Lupita Nyong'o's father recalls years of torture in Kenya
Lupita Nyong'o is now a worldwide celebrity, but her father has opened up about their family's beginning and what they endured under the former Kenyan regime.
Academy Award winner Lupita Nyong’o has stolen America’s collective heart with her breakthrough performance in 12 Years a Slave, but it turns out the brutalization her character endured in the film wasn't too far off from her family's experience in Kenya.
Nyong’o’s father spoke with the UK Independent about their years in Kenya and an uncle who disappeared and whose body has never been recovered. That uncle reportedly opposed the former Kenyan regime, and Peter Anyang’ Nyong’o told the newspaper he was also regularly tortured.
"My brother disappeared in 1980," he explained. "It was a very difficult time politically. We never recovered his body, and it was never resolved who was behind the murder."

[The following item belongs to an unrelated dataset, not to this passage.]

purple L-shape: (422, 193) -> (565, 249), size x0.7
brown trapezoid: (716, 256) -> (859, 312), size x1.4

Nyong'o, who is now a senior Kenyan politician and academic, said their last years in Kenya in the 1980s were unbearable, and losing his brother was what made them finally move out of the country.
"Even now, no information has come to light," he continued. "I know he was on a ferry in Mombasa and witnesses who I managed to talk to told me clearly that it was not an accident and he had been attacked and pushed off the ferry. But the witnesses were too terrified to testify to the police. I spoke to members of the Kenyan Special Branch and someone informed me that they knew what happened. They were not willing to help in any way whatsoever because of that."

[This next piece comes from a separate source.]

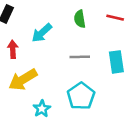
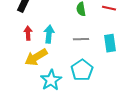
cyan arrow: (42, 33) -> (49, 34), moved, turned 138
cyan star: (42, 109) -> (51, 80), size x1.5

The family moved to Mexico before Lupita was born in 1983 but returned to Kenya in 1987. Peter Nyong’o said it wasn’t much better.
"It was a very insecure time. We were moving from one place to another, which was not good for Lupita and Peter Jr.," Nyong’o said. "I was being picked up monthly and weekly. It would depend on the period. It was as often as they wanted. It was mainly psychological for me, although it was physical for others. You could not wash for days, you were harassed, threatened, you couldn't sleep and it becomes unbearable."

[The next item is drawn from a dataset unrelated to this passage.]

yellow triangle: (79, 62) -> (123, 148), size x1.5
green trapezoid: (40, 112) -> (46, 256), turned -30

He said he also found it unbearable to watch Lupita’s film because of the torture endured by slaves in the U.S.
"We were put into prison and the torture chambers by the regime, but it was like a dinner party when you compare it to what the slaves went through."
However, he did enjoy watching his daughter give such an amazing performance, which he called “very, very captivating."
"I don't know how she did it. It was a tremendous performance."